The park is characterised by high limestone cliffs and a wild rocky coast that has experienced little exploitation over the years.

==Flora==
One hundred and ten species of vascular plant have been recorded in the national park. Among the trees present are the barbary thuya, the Aleppo pine, the lentisk, the wild olive, the carob tree, the Kermes oak, the green oak, the Mediterranean dwarf palm and the jujube. Between the cliffs and rocks are shrubs and grasses, providing a variety of habitats for wildlife.

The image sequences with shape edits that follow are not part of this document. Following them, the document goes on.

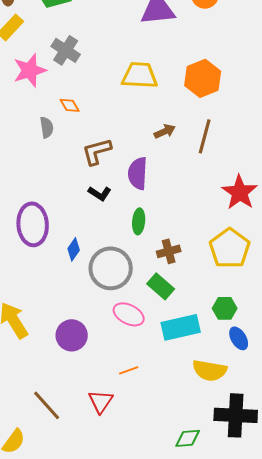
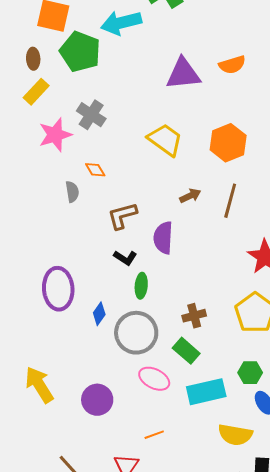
yellow trapezoid: (140, 75) -> (165, 140), turned 33
green ellipse: (139, 221) -> (141, 286), moved

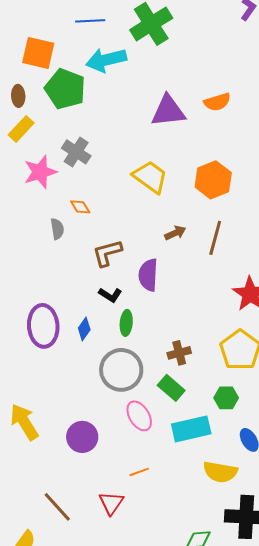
blue diamond: (99, 314) -> (84, 329), moved
green hexagon: (250, 373) -> (226, 398), moved
pink ellipse: (154, 379) -> (139, 416), turned 32

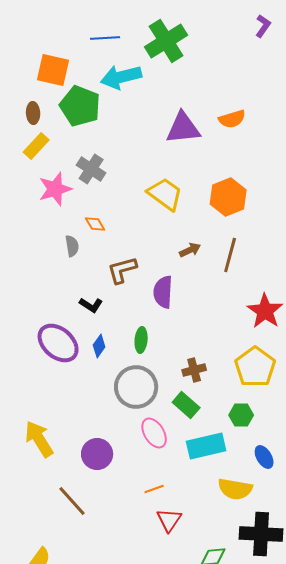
black L-shape: (110, 295) -> (91, 305), moved
purple ellipse: (43, 326) -> (58, 343), turned -45
red triangle: (111, 503) -> (169, 520), moved
brown line: (57, 507) -> (72, 501), moved

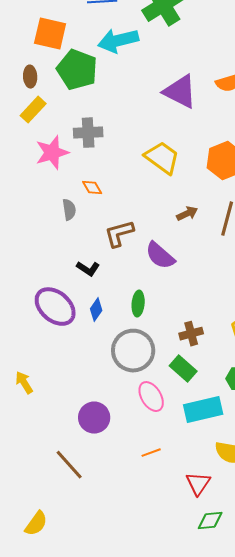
purple triangle: (183, 128) -> (180, 92), turned 33
gray cross: (91, 169) -> (88, 133), turned -36
purple semicircle: (163, 292) -> (160, 256), turned -52
yellow arrow: (39, 439) -> (24, 383), moved, size x0.6
red triangle: (169, 520) -> (198, 484), moved

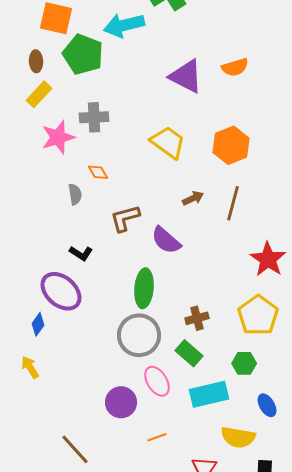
black L-shape: (88, 269) -> (81, 253), moved
green ellipse: (138, 304) -> (144, 288), size x1.5
blue diamond: (96, 310) -> (38, 324), moved
purple circle: (94, 418) -> (121, 402), moved

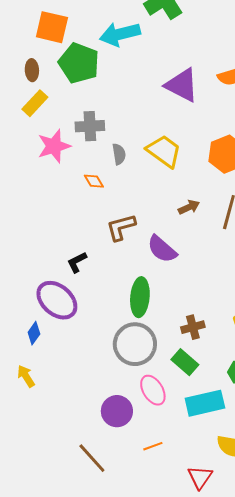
gray semicircle: (75, 194) -> (119, 154), moved
black L-shape: (81, 253) -> (77, 262), turned 120
brown line: (75, 449) -> (92, 458), moved

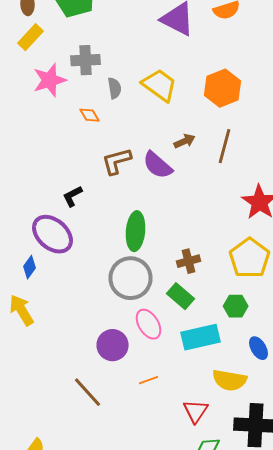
purple semicircle: (162, 249) -> (158, 165), moved
yellow arrow: (26, 376) -> (22, 310), size x1.4

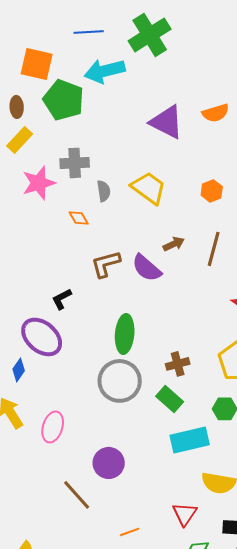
orange hexagon: (222, 88) -> (212, 191), size x0.6
pink ellipse: (148, 324) -> (53, 427), moved, turned 48
purple circle: (112, 345) -> (109, 463), moved
orange line: (148, 380) -> (130, 532), moved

The marine zone is influenced by both the Mediterranean Sea and the Atlantic Ocean. It is dominated by forests of Cystoseira sp., Saccorhiza polyschides, Laminaria ochroleuca, Laminaria rodreguizii, Phyllariopsis purpurascens and Phyllariopsis brevipes, with 264 species of seaweed having been recorded.

==Fauna==
Among the many species of seabirds, there is a large colony of ospreys. The waters of the Mediterranean are home to three species of dolphin: the common dolphin, the common bottlenose dolphin and the striped dolphin. The sea caves sometimes provide shelter for the endangered Mediterranean monk seals. The loggerhead sea turtle, the leatherback sea turtle and the green sea turtle feed in the area, and over a hundred species of fish have been recorded here, as well as the rare giant ribbed Mediterranean limpet (Patella ferruginea).